When you combine all the above — carefully picking projects, being strategic, focusing on small actions, and having good intentions — what you end up doing is what, ultimately, we all need to do to achieve our goals in life:
We take responsibility for things without waiting for the world to give it to us.
No more “that’s not part of my job.” No more “it wasn’t my fault.” I know it wasn’t. It almost usually isn’t. But the people we admire take responsibility anyway. They always have skin in the game. We need to do the same.
There are two ways to hold ourselves accountable: internally and externally.
Internal accountability means keeping the promises you make to yourself. That’s very hard without voicing them and so, for most of us, internal accountability isn’t enough, especially in the early stages. Sticking to your own deadlines is hard when there’s no real punishment for not meeting them.
But when you say “I will do this for you on that day” and then don’t deliver? Ouch. That hurts. As a writer, you might say: “I will publish an article every week and send it to you via email.” Sure, in the beginning not that many people rely on you, but with each next person choosing to take you up on your promise, the pressure to keep it grows. That’s external accountability.

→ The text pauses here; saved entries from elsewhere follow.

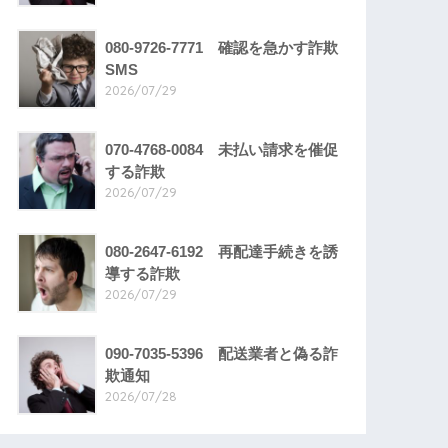
080-9726-7771 確認を急かす詐欺
SMS
2026/07/29
070-4768-0084 未払い請求を催促
する詐欺
2026/07/29
080-2647-6192 再配達手続きを誘
導する詐欺
2026/07/29
090-7035-5396 配送業者と偽る詐
欺通知
2026/07/28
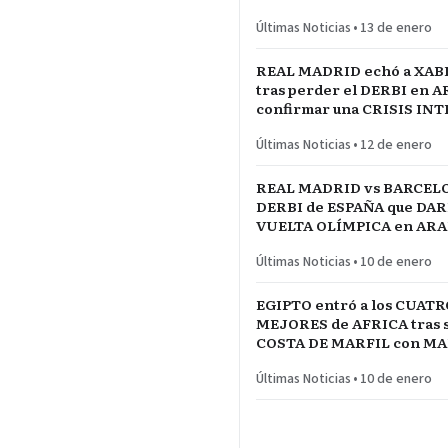
PARTIDAZO de pronóstico
Últimas Noticias
•
13 de enero
reservado
REAL MADRID echó a XAB
tras perder el DERBI en A
confirmar una CRISIS IN
jugadores referentes del p
Últimas Noticias
•
12 de enero
REAL MADRID vs BARCELO
DERBI de ESPAÑA que DARÍ
VUELTA OLÍMPICA en ARAB
INICIO de TEMPORADA
Últimas Noticias
•
10 de enero
EGIPTO entró a los CUATR
MEJORES de AFRICA tras s
COSTA DE MARFIL con 
Y SALAH…QUE VENGA SE
Últimas Noticias
•
10 de enero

What’s beautiful is that, over time, external accountability begets internal accountability. Since you’re taking your own, irrational, self-imposed goals and deadlines out of your head and into the real world, relying on yourself gets easier — even without externalizing every aspiration. With every kept promise, you’ll trust yourself a little more.
Soon, you’ll deliver lots of value to many people — and can do so on schedule.